• Work to complete: Would you return, word for word, the lines of the data below from the line with "einfach und präzise bedienen lässt. Mit einer" through the line with "APPARTENENZA DPR", and no others?

• Source information:
::::

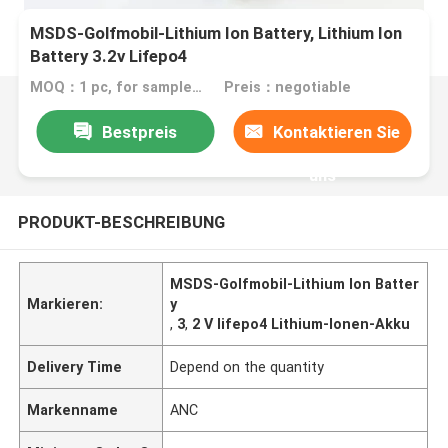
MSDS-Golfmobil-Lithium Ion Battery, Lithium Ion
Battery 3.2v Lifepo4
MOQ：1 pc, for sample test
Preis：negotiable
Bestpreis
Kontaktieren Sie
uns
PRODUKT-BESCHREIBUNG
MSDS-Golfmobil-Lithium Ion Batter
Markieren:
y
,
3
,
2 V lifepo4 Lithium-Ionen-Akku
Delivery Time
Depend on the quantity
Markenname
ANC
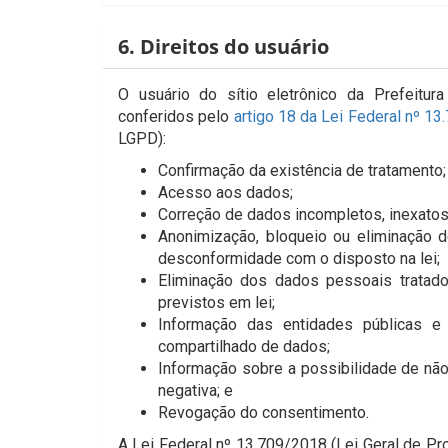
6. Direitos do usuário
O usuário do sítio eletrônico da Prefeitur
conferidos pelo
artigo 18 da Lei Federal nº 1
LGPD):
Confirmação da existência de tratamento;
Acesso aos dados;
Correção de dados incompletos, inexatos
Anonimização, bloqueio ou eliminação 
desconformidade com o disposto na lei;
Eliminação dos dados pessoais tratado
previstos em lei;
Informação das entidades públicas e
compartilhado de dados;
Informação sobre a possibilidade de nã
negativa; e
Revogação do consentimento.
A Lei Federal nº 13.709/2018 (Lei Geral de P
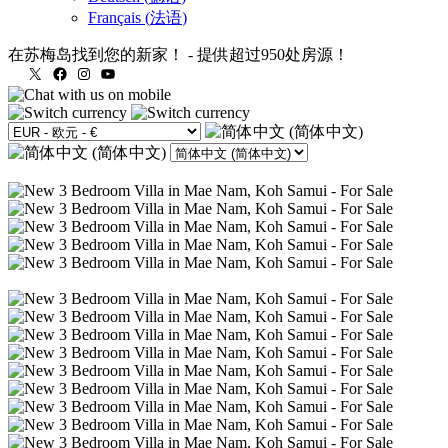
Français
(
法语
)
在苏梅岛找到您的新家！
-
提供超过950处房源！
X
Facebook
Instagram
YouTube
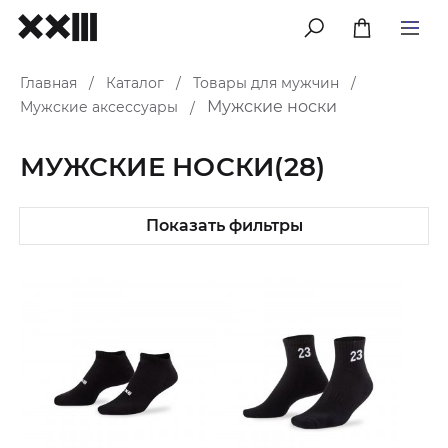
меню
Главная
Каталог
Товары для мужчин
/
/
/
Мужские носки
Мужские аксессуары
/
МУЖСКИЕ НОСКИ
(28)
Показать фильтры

::::

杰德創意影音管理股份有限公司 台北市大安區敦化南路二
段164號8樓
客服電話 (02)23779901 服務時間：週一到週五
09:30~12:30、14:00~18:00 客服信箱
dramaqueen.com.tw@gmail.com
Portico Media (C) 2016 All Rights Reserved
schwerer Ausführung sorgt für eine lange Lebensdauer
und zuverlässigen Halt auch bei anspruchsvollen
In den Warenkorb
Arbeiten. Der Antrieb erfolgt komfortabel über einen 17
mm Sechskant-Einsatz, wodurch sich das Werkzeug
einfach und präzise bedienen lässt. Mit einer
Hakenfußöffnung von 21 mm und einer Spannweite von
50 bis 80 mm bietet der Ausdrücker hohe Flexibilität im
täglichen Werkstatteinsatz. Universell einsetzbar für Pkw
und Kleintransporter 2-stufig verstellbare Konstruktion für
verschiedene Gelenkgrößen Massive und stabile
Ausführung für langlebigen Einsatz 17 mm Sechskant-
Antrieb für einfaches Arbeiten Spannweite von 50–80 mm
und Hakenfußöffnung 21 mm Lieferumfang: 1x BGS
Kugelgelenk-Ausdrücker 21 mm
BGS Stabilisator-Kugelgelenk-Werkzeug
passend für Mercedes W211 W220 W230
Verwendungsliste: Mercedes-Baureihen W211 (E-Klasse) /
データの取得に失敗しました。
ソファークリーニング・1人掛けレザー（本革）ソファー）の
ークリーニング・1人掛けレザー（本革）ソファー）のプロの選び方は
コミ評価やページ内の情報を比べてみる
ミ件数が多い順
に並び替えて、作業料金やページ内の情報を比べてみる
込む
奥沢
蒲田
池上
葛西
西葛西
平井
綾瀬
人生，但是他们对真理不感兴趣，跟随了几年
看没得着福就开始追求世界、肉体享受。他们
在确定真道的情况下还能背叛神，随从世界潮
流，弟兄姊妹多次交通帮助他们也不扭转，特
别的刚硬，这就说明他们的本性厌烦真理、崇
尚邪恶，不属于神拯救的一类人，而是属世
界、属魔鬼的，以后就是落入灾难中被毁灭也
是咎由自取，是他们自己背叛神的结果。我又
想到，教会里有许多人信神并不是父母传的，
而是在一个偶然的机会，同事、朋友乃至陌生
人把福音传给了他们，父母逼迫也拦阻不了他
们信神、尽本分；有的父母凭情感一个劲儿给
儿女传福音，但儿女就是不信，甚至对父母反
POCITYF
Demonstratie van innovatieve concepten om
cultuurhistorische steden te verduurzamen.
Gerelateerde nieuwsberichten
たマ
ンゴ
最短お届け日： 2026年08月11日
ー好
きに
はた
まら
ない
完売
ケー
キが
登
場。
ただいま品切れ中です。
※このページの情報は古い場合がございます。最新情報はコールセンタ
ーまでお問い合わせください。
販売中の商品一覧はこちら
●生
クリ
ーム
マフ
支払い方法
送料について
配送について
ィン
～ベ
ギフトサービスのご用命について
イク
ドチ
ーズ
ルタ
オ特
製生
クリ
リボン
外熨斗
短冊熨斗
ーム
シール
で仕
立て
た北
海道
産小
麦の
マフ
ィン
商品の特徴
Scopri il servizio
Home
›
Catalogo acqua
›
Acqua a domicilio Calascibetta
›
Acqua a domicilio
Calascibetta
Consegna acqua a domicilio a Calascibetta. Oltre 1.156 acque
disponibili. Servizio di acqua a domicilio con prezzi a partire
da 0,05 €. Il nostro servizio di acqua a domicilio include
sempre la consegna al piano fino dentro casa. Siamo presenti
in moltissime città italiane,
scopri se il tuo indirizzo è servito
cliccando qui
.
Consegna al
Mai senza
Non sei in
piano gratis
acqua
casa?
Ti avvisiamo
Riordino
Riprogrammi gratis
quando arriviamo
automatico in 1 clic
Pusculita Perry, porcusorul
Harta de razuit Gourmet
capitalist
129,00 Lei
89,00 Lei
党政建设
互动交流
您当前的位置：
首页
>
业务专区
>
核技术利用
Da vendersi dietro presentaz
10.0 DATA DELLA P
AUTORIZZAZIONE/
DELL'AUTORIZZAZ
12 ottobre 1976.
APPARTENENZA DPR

::::

• Task output:
einfach und präzise bedienen lässt. Mit einer
Hakenfußöffnung von 21 mm und einer Spannweite von
50 bis 80 mm bietet der Ausdrücker hohe Flexibilität im
täglichen Werkstatteinsatz. Universell einsetzbar für Pkw
und Kleintransporter 2-stufig verstellbare Konstruktion für
verschiedene Gelenkgrößen Massive und stabile
Ausführung für langlebigen Einsatz 17 mm Sechskant-
Antrieb für einfaches Arbeiten Spannweite von 50–80 mm
und Hakenfußöffnung 21 mm Lieferumfang: 1x BGS
Kugelgelenk-Ausdrücker 21 mm
BGS Stabilisator-Kugelgelenk-Werkzeug
passend für Mercedes W211 W220 W230
Verwendungsliste: Mercedes-Baureihen W211 (E-Klasse) /
データの取得に失敗しました。
ソファークリーニング・1人掛けレザー（本革）ソファー）の
ークリーニング・1人掛けレザー（本革）ソファー）のプロの選び方は
コミ評価やページ内の情報を比べてみる
ミ件数が多い順
に並び替えて、作業料金やページ内の情報を比べてみる
込む
奥沢
蒲田
池上
葛西
西葛西
平井
綾瀬
人生，但是他们对真理不感兴趣，跟随了几年
看没得着福就开始追求世界、肉体享受。他们
在确定真道的情况下还能背叛神，随从世界潮
流，弟兄姊妹多次交通帮助他们也不扭转，特
别的刚硬，这就说明他们的本性厌烦真理、崇
尚邪恶，不属于神拯救的一类人，而是属世
界、属魔鬼的，以后就是落入灾难中被毁灭也
是咎由自取，是他们自己背叛神的结果。我又
想到，教会里有许多人信神并不是父母传的，
而是在一个偶然的机会，同事、朋友乃至陌生
人把福音传给了他们，父母逼迫也拦阻不了他
们信神、尽本分；有的父母凭情感一个劲儿给
儿女传福音，但儿女就是不信，甚至对父母反
POCITYF
Demonstratie van innovatieve concepten om
cultuurhistorische steden te verduurzamen.
Gerelateerde nieuwsberichten
たマ
ンゴ
最短お届け日： 2026年08月11日
ー好
きに
はた
まら
ない
完売
ケー
キが
登
場。
ただいま品切れ中です。
※このページの情報は古い場合がございます。最新情報はコールセンタ
ーまでお問い合わせください。
販売中の商品一覧はこちら
●生
クリ
ーム
マフ
支払い方法
送料について
配送について
ィン
～ベ
ギフトサービスのご用命について
イク
ドチ
ーズ
ルタ
オ特
製生
クリ
リボン
外熨斗
短冊熨斗
ーム
シール
で仕
立て
た北
海道
産小
麦の
マフ
ィン
商品の特徴
Scopri il servizio
Home
›
Catalogo acqua
›
Acqua a domicilio Calascibetta
›
Acqua a domicilio
Calascibetta
Consegna acqua a domicilio a Calascibetta. Oltre 1.156 acque
disponibili. Servizio di acqua a domicilio con prezzi a partire
da 0,05 €. Il nostro servizio di acqua a domicilio include
sempre la consegna al piano fino dentro casa. Siamo presenti
in moltissime città italiane,
scopri se il tuo indirizzo è servito
cliccando qui
.
Consegna al
Mai senza
Non sei in
piano gratis
acqua
casa?
Ti avvisiamo
Riordino
Riprogrammi gratis
quando arriviamo
automatico in 1 clic
Pusculita Perry, porcusorul
Harta de razuit Gourmet
capitalist
129,00 Lei
89,00 Lei
党政建设
互动交流
您当前的位置：
首页
>
业务专区
>
核技术利用
Da vendersi dietro presentaz
10.0 DATA DELLA P
AUTORIZZAZIONE/
DELL'AUTORIZZAZ
12 ottobre 1976.
APPARTENENZA DPR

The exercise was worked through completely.